Explore your interests and make space for all the things you want in life.
Adding More Weight
How Emotionally Intelligent People Use the Golden Question
Advice to give our younger selves.
The rise of the Grandfluencer (is it me, or does that name not really work?)
Sam Baker’s podcast The Shift on life after 40.
50 People Who’ve Reinvented Themselves After 50
A reminder that we still have time by The Daily Stoic
…or as Gary Vaynerchuk would put it, You’ve Got Fucking Time
Natural Causes: Life, Death and the Illusion of Control by Barbara Ehrenreich
“Once I realised I was old enough to die, … I decided that I was also old enough not to incur any more suffering, annoyance or boredom” - Barbara Ehrenreich
Option to Go Deeper
If you could redesign the socially-adopted structure of a week, what would it look like?
Maybe you’d reduce the working day to 3 hours.
Maybe sleep in the day and come alive at night (see Modern Love episode below).
Maybe introduce day-time siestas (already the standard in other socio-constructs).

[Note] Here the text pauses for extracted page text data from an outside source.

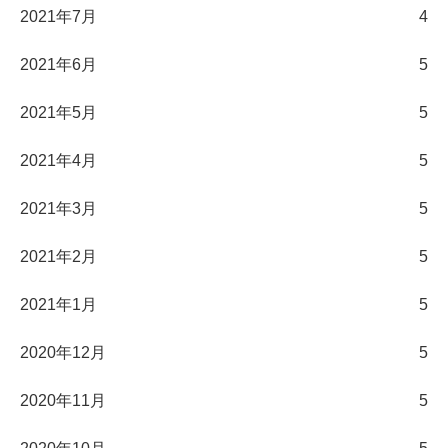
2021年7月
4
2021年6月
5
2021年5月
5
2021年4月
5
2021年3月
5
2021年2月
5
2021年1月
5
2020年12月
5
2020年11月
5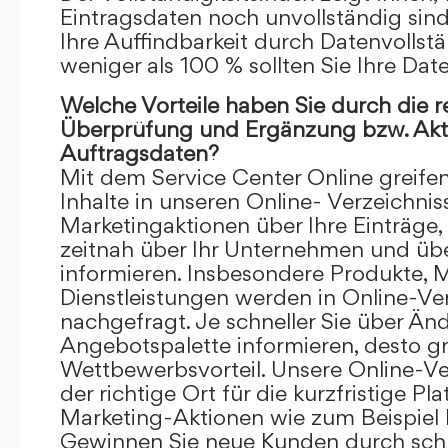
Eintragsdaten noch unvollständig sind.
Ihre Auffindbarkeit durch Datenvollstä
weniger als 100 % sollten Sie Ihre Dat
Welche Vorteile haben Sie durch die 
Überprüfung und Ergänzung bzw. Aktu
Auftragsdaten?
Mit dem Service Center Online greifen 
Inhalte in unseren Online- Verzeichnis
Marketingaktionen über Ihre Einträge,
zeitnah über Ihr Unternehmen und üb
informieren. Insbesondere Produkte, 
Dienstleistungen werden in Online-Ver
nachgefragt. Je schneller Sie über Än
Angebotspalette informieren, desto grö
Wettbewerbsvorteil. Unsere Online-Ve
der richtige Ort für die kurzfristige Pl
Marketing-Aktionen wie zum Beispiel 
Gewinnen Sie neue Kunden durch schn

Maybe the week-end would become the week-start; a 2-day blast of all the work you need to do so that you can enjoy your week.
This might seem silly, but it can lead to asking yourself some important follow-up questions. Is there an imbalance in your life somewhere where you need more time for leisure/family/play? Or maybe you start crafting this design only to realise that you actually like the structure - and explore what that means.
As always it’s about pushing boundaries and exploring ideas with curiosity.
F*ck the rules. 🤘
The Wind Down
The Night Girl Finds A Day Boy from the Modern Love series.
Jane Fonda in Five Acts - I have rambled on to everyone I know about this documentary. Yes, Jane. Yes!
And lap up, as I did, Fran Lebowitz’s Pretend It’s a City on Netflix. Just 👏 So 👏 Good 👏
An excellent piece and a timely read for me! I’m struggling with a number of these issues, notably, feeling like an open sore after 40. Many thanks for helping to put things in perspective! Also, love the Grace and Frankie reference!